[GIVEN DATA — start]

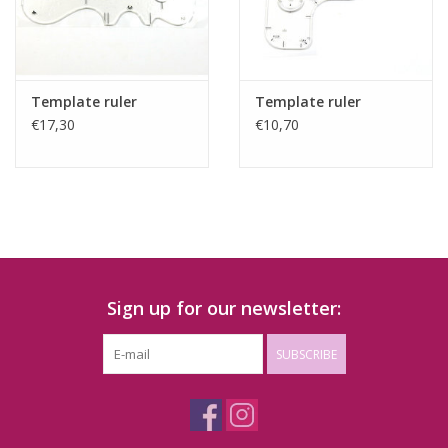
Template ruler
Template ruler
€17,30
€10,70
Sign up for our newsletter:
SUBSCRIBE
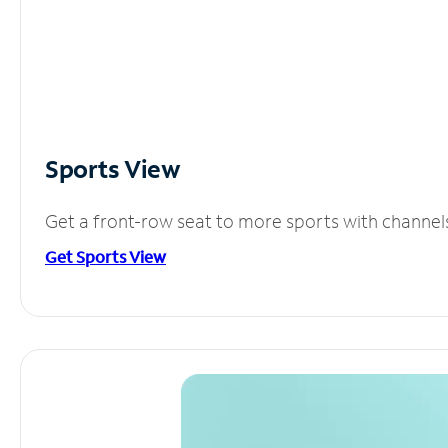
Sports View
Get a front-row seat to more sports with channel
Get Sports View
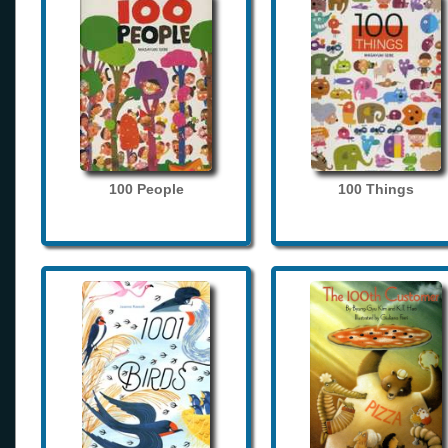
100 People
100 Things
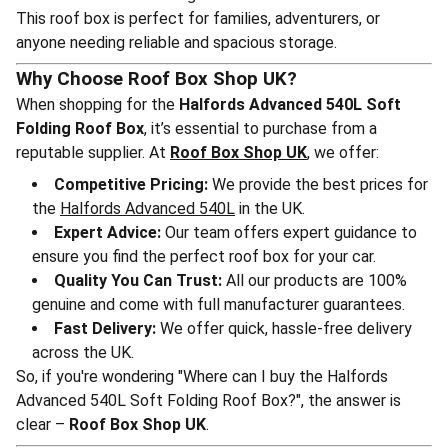
This roof box is perfect for families, adventurers, or
anyone needing reliable and spacious storage.
Why Choose Roof Box Shop UK?
When shopping for the
Halfords Advanced 540L Soft
Folding Roof Box
, it’s essential to purchase from a
reputable supplier. At
Roof Box Shop UK
, we offer:
Competitive Pricing:
We provide the best prices for
the
Halfords Advanced 540L
in the UK.
Expert Advice:
Our team offers expert guidance to
ensure you find the perfect roof box for your car.
Quality You Can Trust:
All our products are 100%
genuine and come with full manufacturer guarantees.
Fast Delivery:
We offer quick, hassle-free delivery
across the UK.
So, if you're wondering "Where can I buy the Halfords
Advanced 540L Soft Folding Roof Box?", the answer is
clear –
Roof Box Shop UK
.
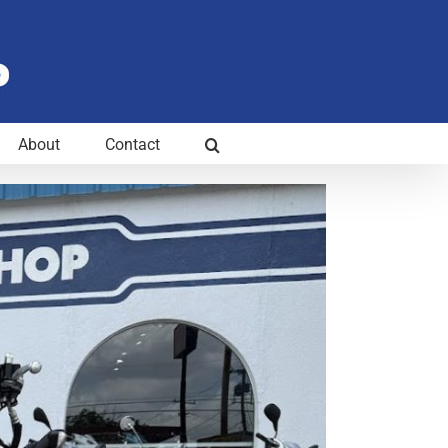
About
Contact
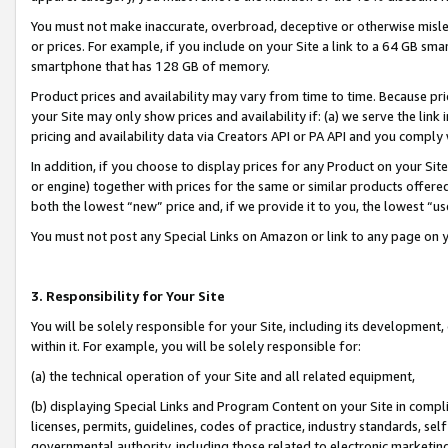
You must not make inaccurate, overbroad, deceptive or otherwise misle
or prices. For example, if you include on your Site a link to a 64 GB sm
smartphone that has 128 GB of memory.
Product prices and availability may vary from time to time. Because pri
your Site may only show prices and availability if: (a) we serve the link 
pricing and availability data via Creators API or PA API and you comply
In addition, if you choose to display prices for any Product on your Si
or engine) together with prices for the same or similar products offer
both the lowest “new” price and, if we provide it to you, the lowest “u
You must not post any Special Links on Amazon or link to any page on 
3. Responsibility for Your Site
You will be solely responsible for your Site, including its development
within it. For example, you will be solely responsible for:
(a) the technical operation of your Site and all related equipment,
(b) displaying Special Links and Program Content on your Site in compl
licenses, permits, guidelines, codes of practice, industry standards, se
governmental authority, including those related to electronic marketin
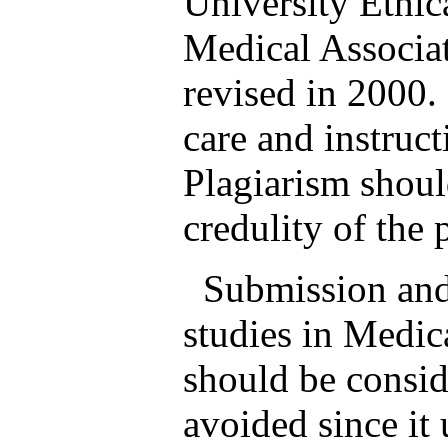
University Ethi
Medical Associat
revised in 2000.
care and instruc
Plagiarism shoul
credulity of the 
Submission and p
studies in Medic
should be consid
avoided since it 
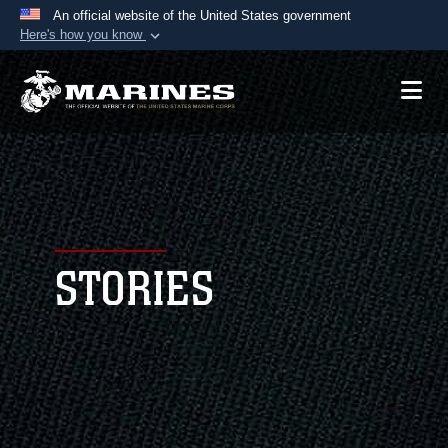
An official website of the United States government
Here's how you know
Official websites use .mil
A
.mil
website belongs to an official U.S.
Department of Defense organization in the United
States.
Secure .mil websites use HTTPS
A
lock (
)
or
https://
means you’ve safely
connected to the .mil website. Share sensitive
STORIES
information only on official, secure websites.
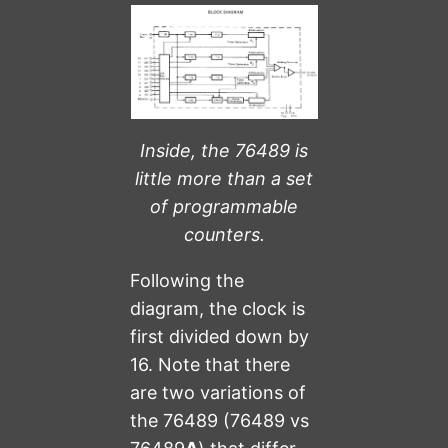
Inside, the 76489 is
little more than a set
of programmable
counters.
Following the
diagram, the clock is
first divided down by
16. Note that there
are two variations of
the 76489 (76489 vs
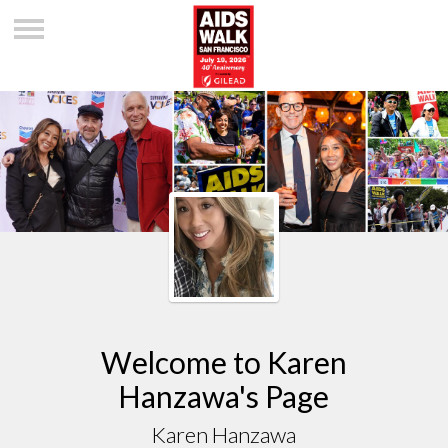
Welcome to Karen
Hanzawa's Page
Karen Hanzawa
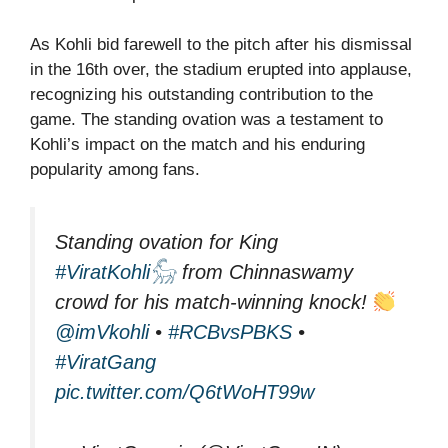
As Kohli bid farewell to the pitch after his dismissal
in the 16th over, the stadium erupted into applause,
recognizing his outstanding contribution to the
game. The standing ovation was a testament to
Kohli’s impact on the match and his enduring
popularity among fans.
Standing ovation for King
#ViratKohli𓃵
from Chinnaswamy
crowd for his match-winning knock!
@imVkohli
•
#RCBvsPBKS
•
#ViratGang
pic.twitter.com/Q6tWoHT99w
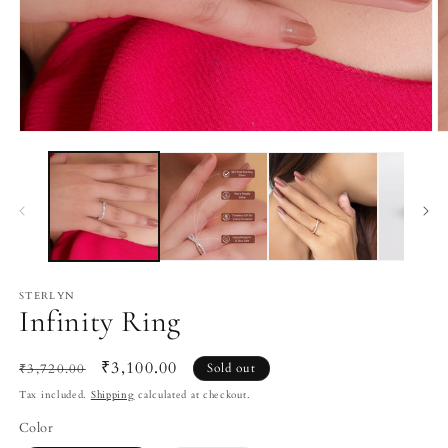
Open
O
media
m
1
2
in
in
modal
m
STERLYN
Infinity Ring
Regular
Sale
₹3,100.00
₹3,720.00
Sold out
price
price
Tax included.
Shipping
calculated at checkout.
Color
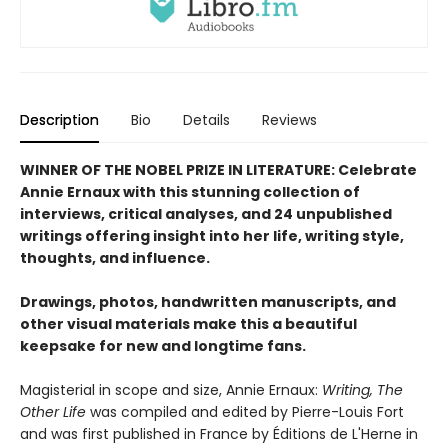
Description
Bio
Details
Reviews
WINNER OF THE NOBEL PRIZE IN LITERATURE: Celebrate
Annie Ernaux with this stunning collection of
interviews, critical analyses, and 24 unpublished
writings offering insight into her life, writing style,
thoughts, and influence.
Drawings, photos, handwritten manuscripts, and
other visual materials make this a beautiful
keepsake for new and longtime fans.
Magisterial in scope and size, Annie Ernaux:
Writing, The
Other Life
was compiled and edited by Pierre-Louis Fort
and was first published in France by Éditions de L'Herne in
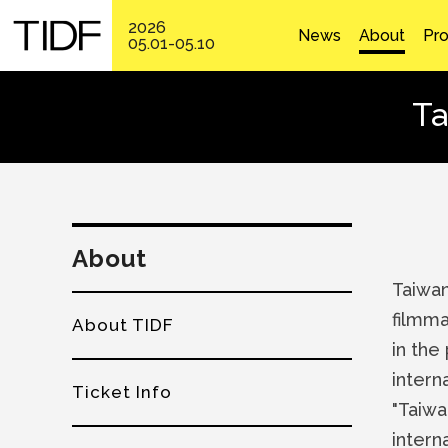
2026
News
About
Pr
05.01-05.10
Ta
About
Taiwan
filmma
About TIDF
in the
intern
Ticket Info
"Taiwa
intern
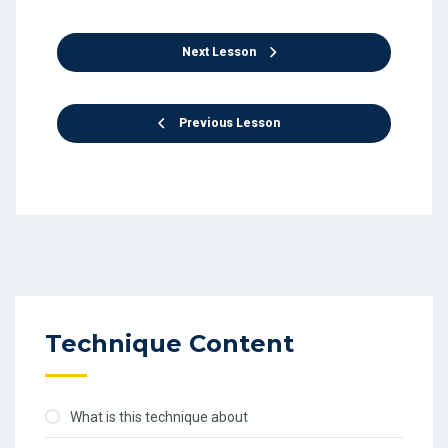
Next Lesson
Previous Lesson
Technique Content
What is this technique about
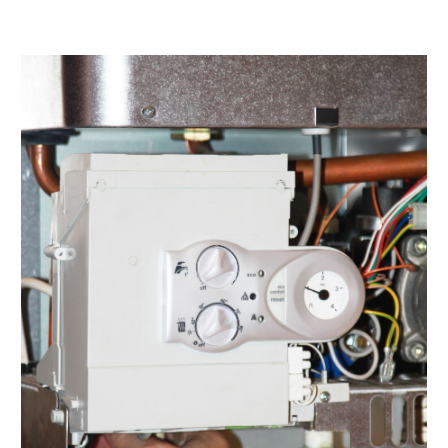
March 2022
(2)
February 2022
(1)
January 2022
(3)
December 2021
(2)
November 2021
(2)
October 2021
(1)
September 2021
(1)
August 2021
(3)
July 2021
(6)
June 2021
(1)
May 2021
(4)
March 2021
(4)
February 2021
(2)
January 2021
(3)
December 2020
(4)
November 2020
(2)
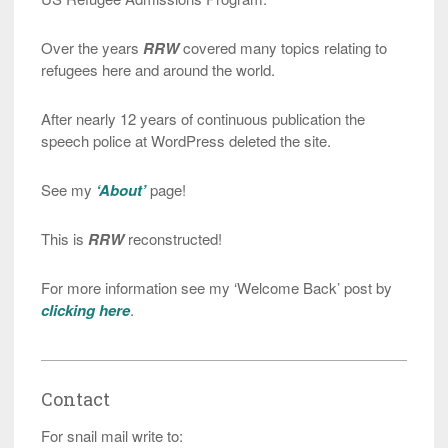
Over the years
RRW
covered many topics relating to
refugees here and around the world.
After nearly 12 years of continuous publication the
speech police at WordPress deleted the site.
See my
‘About’
page!
This is
RRW
reconstructed!
For more information see my ‘Welcome Back’ post by
clicking here
.
Contact
For snail mail write to:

[GIVEN DATA — finish]

* **WHAT THE TASK REQUIRES**
Print the data again, word for word, without any pictures.

* **WRITTEN SOLUTION**
Template ruler
Template ruler
€17,30
€10,70
Sign up for our newsletter:
SUBSCRIBE
Sports View
Get a front-row seat to more sports with channel
Get Sports View
100 People
100 Things
This roof box is perfect for families, adventurers, or
anyone needing reliable and spacious storage.
Why Choose Roof Box Shop UK?
When shopping for the
Halfords Advanced 540L Soft
Folding Roof Box
, it’s essential to purchase from a
reputable supplier. At
Roof Box Shop UK
, we offer:
Competitive Pricing:
We provide the best prices for
the
Halfords Advanced 540L
in the UK.
Expert Advice:
Our team offers expert guidance to
ensure you find the perfect roof box for your car.
Quality You Can Trust:
All our products are 100%
genuine and come with full manufacturer guarantees.
Fast Delivery:
We offer quick, hassle-free delivery
across the UK.
So, if you're wondering "Where can I buy the Halfords
Advanced 540L Soft Folding Roof Box?", the answer is
clear –
Roof Box Shop UK
.
About
Contact
You must not make inaccurate, overbroad, deceptive or otherwise misle
or prices. For example, if you include on your Site a link to a 64 GB sm
smartphone that has 128 GB of memory.
Product prices and availability may vary from time to time. Because pri
your Site may only show prices and availability if: (a) we serve the link 
pricing and availability data via Creators API or PA API and you comply
In addition, if you choose to display prices for any Product on your Si
or engine) together with prices for the same or similar products offer
both the lowest “new” price and, if we provide it to you, the lowest “u
You must not post any Special Links on Amazon or link to any page on 
3. Responsibility for Your Site
You will be solely responsible for your Site, including its development
within it. For example, you will be solely responsible for:
(a) the technical operation of your Site and all related equipment,
(b) displaying Special Links and Program Content on your Site in compl
licenses, permits, guidelines, codes of practice, industry standards, se
governmental authority, including those related to electronic marketin
University Ethi
Medical Associat
revised in 2000.
care and instruc
Plagiarism shoul
credulity of the 
Submission and p
studies in Medic
should be consid
avoided since it 
An official website of the United States government
Here's how you know
Official websites use .mil
A
.mil
website belongs to an official U.S.
Department of Defense organization in the United
States.
Secure .mil websites use HTTPS
A
lock (
)
or
https://
means you’ve safely
connected to the .mil website. Share sensitive
STORIES
information only on official, secure websites.
Inside, the 76489 is
little more than a set
of programmable
counters.
Following the
diagram, the clock is
first divided down by
16. Note that there
are two variations of
the 76489 (76489 vs
Welcome to Karen
Hanzawa's Page
Karen Hanzawa
As Kohli bid farewell to the pitch after his dismissal
in the 16th over, the stadium erupted into applause,
recognizing his outstanding contribution to the
game. The standing ovation was a testament to
Kohli’s impact on the match and his enduring
popularity among fans.
Standing ovation for King
#ViratKohli𓃵
from Chinnaswamy
crowd for his match-winning knock!
@imVkohli
•
#RCBvsPBKS
•
#ViratGang
pic.twitter.com/Q6tWoHT99w
Open
O
media
m
1
2
in
in
modal
m
STERLYN
Infinity Ring
Regular
Sale
₹3,100.00
₹3,720.00
Sold out
price
price
Tax included.
Shipping
calculated at checkout.
Color
Description
Bio
Details
Reviews
WINNER OF THE NOBEL PRIZE IN LITERATURE: Celebrate
Annie Ernaux with this stunning collection of
interviews, critical analyses, and 24 unpublished
writings offering insight into her life, writing style,
thoughts, and influence.
Drawings, photos, handwritten manuscripts, and
other visual materials make this a beautiful
keepsake for new and longtime fans.
Magisterial in scope and size, Annie Ernaux:
Writing, The
Other Life
was compiled and edited by Pierre-Louis Fort
and was first published in France by Éditions de L'Herne in
2026
News
About
Pr
05.01-05.10
Ta
About
Taiwan
filmma
About TIDF
in the
intern
Ticket Info
"Taiwa
intern
Next Lesson
Previous Lesson
Technique Content
What is this technique about
March 2022
(2)
February 2022
(1)
January 2022
(3)
December 2021
(2)
November 2021
(2)
October 2021
(1)
September 2021
(1)
August 2021
(3)
July 2021
(6)
June 2021
(1)
May 2021
(4)
March 2021
(4)
February 2021
(2)
January 2021
(3)
December 2020
(4)
November 2020
(2)
Over the years
RRW
covered many topics relating to
refugees here and around the world.
After nearly 12 years of continuous publication the
speech police at WordPress deleted the site.
See my
‘About’
page!
This is
RRW
reconstructed!
For more information see my ‘Welcome Back’ post by
clicking here
.
Contact
For snail mail write to:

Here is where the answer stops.